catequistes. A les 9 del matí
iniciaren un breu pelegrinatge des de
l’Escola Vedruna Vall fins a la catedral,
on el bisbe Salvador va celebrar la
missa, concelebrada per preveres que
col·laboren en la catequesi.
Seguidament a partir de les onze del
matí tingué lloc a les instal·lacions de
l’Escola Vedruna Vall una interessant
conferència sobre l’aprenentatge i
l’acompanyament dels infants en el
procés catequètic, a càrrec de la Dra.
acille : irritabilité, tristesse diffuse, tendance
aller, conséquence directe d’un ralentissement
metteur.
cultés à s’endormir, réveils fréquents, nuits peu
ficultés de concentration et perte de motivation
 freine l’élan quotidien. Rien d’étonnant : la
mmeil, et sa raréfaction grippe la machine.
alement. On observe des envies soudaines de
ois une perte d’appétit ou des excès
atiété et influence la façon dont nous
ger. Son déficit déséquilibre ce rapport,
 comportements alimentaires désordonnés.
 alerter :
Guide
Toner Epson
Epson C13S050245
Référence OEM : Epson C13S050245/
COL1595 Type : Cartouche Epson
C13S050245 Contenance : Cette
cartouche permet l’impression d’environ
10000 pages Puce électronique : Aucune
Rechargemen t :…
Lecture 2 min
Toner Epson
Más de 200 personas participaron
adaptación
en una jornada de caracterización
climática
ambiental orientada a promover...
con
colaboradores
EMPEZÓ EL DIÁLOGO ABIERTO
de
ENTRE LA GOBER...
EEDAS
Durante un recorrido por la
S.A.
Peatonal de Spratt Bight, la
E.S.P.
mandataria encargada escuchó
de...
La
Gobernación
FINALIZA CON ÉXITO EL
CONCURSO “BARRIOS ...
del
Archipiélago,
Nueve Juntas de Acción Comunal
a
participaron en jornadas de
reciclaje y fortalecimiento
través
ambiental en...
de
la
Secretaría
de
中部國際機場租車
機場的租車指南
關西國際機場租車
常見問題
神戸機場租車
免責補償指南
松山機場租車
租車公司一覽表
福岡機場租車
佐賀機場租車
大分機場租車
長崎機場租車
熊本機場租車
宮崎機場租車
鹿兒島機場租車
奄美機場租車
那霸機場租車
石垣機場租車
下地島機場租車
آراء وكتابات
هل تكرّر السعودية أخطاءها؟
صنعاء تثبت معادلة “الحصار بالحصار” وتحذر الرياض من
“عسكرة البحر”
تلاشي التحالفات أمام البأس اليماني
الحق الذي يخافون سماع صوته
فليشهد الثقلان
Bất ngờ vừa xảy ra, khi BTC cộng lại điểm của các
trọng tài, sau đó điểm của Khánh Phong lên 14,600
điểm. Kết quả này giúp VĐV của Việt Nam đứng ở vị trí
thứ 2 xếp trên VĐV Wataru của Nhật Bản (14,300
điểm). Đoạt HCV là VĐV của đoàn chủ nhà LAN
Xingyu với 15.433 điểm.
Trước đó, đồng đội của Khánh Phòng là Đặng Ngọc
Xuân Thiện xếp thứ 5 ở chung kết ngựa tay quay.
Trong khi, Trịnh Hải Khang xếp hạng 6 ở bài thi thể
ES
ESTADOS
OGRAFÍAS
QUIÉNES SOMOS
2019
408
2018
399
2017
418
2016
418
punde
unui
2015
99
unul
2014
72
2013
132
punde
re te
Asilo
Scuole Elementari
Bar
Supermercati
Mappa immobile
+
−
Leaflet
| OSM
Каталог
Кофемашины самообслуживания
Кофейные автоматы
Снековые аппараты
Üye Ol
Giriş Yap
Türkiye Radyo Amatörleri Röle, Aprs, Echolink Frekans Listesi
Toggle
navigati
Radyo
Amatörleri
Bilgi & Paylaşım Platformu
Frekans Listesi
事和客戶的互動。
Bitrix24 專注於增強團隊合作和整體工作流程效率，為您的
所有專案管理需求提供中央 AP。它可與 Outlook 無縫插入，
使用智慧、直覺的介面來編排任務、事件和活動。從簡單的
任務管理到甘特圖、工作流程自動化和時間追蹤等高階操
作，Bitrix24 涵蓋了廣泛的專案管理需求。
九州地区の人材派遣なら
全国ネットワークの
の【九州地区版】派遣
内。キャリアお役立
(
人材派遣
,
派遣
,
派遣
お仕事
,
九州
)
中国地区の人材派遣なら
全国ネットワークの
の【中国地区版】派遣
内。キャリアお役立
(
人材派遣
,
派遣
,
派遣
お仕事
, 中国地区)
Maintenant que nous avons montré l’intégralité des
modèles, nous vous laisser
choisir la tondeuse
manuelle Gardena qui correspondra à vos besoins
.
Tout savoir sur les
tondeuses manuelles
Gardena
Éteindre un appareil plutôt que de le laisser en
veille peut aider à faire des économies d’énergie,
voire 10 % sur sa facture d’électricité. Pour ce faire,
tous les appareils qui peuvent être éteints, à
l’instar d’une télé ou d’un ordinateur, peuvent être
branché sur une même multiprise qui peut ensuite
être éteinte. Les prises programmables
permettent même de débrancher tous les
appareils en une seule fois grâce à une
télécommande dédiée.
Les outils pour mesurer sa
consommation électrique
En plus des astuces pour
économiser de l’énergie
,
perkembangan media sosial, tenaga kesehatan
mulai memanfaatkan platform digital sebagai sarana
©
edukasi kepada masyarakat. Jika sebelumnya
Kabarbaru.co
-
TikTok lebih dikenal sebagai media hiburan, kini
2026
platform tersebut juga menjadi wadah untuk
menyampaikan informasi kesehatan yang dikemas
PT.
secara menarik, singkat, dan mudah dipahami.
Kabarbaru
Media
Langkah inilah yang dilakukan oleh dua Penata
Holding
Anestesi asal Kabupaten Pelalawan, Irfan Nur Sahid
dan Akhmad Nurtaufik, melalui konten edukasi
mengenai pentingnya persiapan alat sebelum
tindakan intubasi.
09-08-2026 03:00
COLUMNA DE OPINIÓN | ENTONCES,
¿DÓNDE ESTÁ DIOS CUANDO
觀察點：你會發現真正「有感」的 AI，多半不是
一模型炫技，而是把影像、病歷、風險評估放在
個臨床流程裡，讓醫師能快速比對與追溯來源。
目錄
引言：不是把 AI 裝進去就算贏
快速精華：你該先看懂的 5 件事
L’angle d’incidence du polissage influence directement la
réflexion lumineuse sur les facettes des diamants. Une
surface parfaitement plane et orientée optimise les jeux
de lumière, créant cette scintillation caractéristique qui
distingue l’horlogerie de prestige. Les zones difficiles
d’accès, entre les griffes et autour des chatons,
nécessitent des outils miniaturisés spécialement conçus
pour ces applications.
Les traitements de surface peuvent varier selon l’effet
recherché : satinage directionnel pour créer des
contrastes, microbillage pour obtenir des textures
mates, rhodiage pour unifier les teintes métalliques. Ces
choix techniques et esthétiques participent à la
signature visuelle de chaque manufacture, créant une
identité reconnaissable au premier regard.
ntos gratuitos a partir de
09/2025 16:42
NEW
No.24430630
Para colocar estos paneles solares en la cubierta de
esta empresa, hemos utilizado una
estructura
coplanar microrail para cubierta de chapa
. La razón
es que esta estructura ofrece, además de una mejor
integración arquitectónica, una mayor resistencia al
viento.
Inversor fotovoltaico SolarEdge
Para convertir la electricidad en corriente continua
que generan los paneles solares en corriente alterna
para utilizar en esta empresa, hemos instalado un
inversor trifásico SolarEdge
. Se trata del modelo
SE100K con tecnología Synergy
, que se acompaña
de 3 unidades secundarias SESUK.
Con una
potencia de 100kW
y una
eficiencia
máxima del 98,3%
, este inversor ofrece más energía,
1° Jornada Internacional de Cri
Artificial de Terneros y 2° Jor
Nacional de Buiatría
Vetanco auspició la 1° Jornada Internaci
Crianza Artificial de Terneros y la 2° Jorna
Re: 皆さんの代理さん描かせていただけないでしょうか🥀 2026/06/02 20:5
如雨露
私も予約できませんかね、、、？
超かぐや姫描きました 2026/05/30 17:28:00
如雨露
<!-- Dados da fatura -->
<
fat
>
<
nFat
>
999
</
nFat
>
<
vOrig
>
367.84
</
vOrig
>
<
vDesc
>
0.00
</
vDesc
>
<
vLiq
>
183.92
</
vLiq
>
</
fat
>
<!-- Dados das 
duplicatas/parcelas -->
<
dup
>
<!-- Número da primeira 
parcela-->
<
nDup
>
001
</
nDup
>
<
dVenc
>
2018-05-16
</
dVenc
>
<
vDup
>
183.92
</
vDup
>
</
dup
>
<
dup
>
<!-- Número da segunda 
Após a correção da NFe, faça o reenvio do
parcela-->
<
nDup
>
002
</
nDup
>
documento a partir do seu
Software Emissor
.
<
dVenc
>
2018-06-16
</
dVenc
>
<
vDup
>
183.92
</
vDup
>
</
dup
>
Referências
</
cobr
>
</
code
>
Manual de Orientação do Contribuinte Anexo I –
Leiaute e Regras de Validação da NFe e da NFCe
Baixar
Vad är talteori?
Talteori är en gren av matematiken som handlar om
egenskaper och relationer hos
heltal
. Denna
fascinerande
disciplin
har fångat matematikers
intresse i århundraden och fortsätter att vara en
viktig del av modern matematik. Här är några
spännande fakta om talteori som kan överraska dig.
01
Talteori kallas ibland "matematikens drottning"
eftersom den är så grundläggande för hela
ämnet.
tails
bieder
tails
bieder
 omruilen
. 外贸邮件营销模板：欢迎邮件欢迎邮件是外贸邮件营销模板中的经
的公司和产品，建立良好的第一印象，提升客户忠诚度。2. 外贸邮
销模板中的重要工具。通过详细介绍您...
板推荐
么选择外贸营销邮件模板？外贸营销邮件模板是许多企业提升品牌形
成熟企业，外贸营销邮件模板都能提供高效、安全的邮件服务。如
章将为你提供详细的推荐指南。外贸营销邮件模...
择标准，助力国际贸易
····················
● **Exercise aim**: Set down again, word for word, the stretch of records from the line with "Trong khi, Trịnh" to the line with "perkembangan media sosial, tenaga kesehatan", both of those lines included.

● **Response**:
Trong khi, Trịnh Hải Khang xếp hạng 6 ở bài thi thể
ES
ESTADOS
OGRAFÍAS
QUIÉNES SOMOS
2019
408
2018
399
2017
418
2016
418
punde
unui
2015
99
unul
2014
72
2013
132
punde
re te
Asilo
Scuole Elementari
Bar
Supermercati
Mappa immobile
+
−
Leaflet
| OSM
Каталог
Кофемашины самообслуживания
Кофейные автоматы
Снековые аппараты
Üye Ol
Giriş Yap
Türkiye Radyo Amatörleri Röle, Aprs, Echolink Frekans Listesi
Toggle
navigati
Radyo
Amatörleri
Bilgi & Paylaşım Platformu
Frekans Listesi
事和客戶的互動。
Bitrix24 專注於增強團隊合作和整體工作流程效率，為您的
所有專案管理需求提供中央 AP。它可與 Outlook 無縫插入，
使用智慧、直覺的介面來編排任務、事件和活動。從簡單的
任務管理到甘特圖、工作流程自動化和時間追蹤等高階操
作，Bitrix24 涵蓋了廣泛的專案管理需求。
九州地区の人材派遣なら
全国ネットワークの
の【九州地区版】派遣
内。キャリアお役立
(
人材派遣
,
派遣
,
派遣
お仕事
,
九州
)
中国地区の人材派遣なら
全国ネットワークの
の【中国地区版】派遣
内。キャリアお役立
(
人材派遣
,
派遣
,
派遣
お仕事
, 中国地区)
Maintenant que nous avons montré l’intégralité des
modèles, nous vous laisser
choisir la tondeuse
manuelle Gardena qui correspondra à vos besoins
.
Tout savoir sur les
tondeuses manuelles
Gardena
Éteindre un appareil plutôt que de le laisser en
veille peut aider à faire des économies d’énergie,
voire 10 % sur sa facture d’électricité. Pour ce faire,
tous les appareils qui peuvent être éteints, à
l’instar d’une télé ou d’un ordinateur, peuvent être
branché sur une même multiprise qui peut ensuite
être éteinte. Les prises programmables
permettent même de débrancher tous les
appareils en une seule fois grâce à une
télécommande dédiée.
Les outils pour mesurer sa
consommation électrique
En plus des astuces pour
économiser de l’énergie
,
perkembangan media sosial, tenaga kesehatan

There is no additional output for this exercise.